• Exercise details: Each line from the one with "Answer in <instances>...</instances>. segment" to the final line of the data must be reproduced exactly, and no other line may appear.

[Collected data]

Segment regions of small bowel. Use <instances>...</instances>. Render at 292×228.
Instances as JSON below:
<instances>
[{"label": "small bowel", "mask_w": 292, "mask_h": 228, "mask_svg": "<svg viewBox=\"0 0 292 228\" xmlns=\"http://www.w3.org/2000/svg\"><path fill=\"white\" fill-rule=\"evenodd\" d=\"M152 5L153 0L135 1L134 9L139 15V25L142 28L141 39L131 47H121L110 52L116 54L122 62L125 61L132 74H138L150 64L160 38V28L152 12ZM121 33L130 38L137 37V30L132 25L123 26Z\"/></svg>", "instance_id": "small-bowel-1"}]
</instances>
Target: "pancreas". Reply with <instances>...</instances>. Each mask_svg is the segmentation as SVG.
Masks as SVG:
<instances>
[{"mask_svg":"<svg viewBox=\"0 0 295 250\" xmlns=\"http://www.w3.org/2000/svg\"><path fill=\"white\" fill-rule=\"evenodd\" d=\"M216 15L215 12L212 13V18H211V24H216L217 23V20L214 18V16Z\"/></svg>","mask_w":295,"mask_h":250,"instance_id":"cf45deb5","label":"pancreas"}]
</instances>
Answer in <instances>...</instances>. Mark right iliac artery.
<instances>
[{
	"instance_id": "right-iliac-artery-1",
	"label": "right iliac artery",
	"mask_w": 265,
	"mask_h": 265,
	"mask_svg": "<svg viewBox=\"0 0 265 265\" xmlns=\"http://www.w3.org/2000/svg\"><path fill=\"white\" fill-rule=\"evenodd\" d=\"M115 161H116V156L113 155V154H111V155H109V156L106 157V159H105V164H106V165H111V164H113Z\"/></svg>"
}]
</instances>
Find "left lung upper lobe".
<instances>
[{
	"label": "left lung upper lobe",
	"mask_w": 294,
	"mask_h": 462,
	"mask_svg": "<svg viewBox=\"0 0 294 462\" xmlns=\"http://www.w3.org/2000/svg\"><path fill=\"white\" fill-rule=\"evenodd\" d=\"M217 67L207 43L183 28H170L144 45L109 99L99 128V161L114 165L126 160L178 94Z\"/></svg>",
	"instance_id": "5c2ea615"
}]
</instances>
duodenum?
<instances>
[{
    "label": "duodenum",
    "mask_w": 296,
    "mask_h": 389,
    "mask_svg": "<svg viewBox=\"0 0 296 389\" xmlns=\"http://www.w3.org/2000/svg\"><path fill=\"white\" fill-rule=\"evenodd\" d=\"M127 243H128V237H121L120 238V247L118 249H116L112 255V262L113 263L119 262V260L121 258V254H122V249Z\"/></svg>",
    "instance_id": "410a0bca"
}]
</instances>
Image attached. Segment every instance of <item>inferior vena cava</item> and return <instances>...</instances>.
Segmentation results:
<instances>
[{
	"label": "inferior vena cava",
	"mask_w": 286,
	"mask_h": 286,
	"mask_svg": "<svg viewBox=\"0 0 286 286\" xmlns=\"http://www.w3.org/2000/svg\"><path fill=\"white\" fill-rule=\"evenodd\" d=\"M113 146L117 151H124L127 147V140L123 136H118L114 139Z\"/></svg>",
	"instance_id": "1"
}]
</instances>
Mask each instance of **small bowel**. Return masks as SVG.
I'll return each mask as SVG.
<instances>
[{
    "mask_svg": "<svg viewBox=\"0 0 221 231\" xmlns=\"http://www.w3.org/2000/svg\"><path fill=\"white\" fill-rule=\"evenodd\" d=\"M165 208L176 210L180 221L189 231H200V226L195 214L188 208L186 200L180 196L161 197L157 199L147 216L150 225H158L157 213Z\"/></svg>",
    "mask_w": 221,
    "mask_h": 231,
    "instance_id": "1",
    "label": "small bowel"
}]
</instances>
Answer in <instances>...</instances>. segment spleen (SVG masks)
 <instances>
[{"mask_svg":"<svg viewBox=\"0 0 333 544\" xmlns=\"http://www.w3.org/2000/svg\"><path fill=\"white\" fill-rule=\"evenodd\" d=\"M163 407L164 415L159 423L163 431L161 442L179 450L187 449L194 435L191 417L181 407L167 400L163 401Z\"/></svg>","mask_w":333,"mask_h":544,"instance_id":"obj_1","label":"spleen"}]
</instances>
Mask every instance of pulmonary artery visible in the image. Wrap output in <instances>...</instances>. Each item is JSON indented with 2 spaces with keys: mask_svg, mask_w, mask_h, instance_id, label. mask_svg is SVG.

• Result of the task:
Answer in <instances>...</instances>. segment spleen (SVG masks)
 <instances>
[{"mask_svg":"<svg viewBox=\"0 0 333 544\" xmlns=\"http://www.w3.org/2000/svg\"><path fill=\"white\" fill-rule=\"evenodd\" d=\"M163 407L164 415L159 423L163 431L161 442L179 450L187 449L194 435L191 417L181 407L167 400L163 401Z\"/></svg>","mask_w":333,"mask_h":544,"instance_id":"obj_1","label":"spleen"}]
</instances>
Mask every instance of pulmonary artery visible in the image. Wrap output in <instances>...</instances>. Each item is JSON indented with 2 spaces with keys: mask_svg, mask_w, mask_h, instance_id, label. mask_svg is SVG.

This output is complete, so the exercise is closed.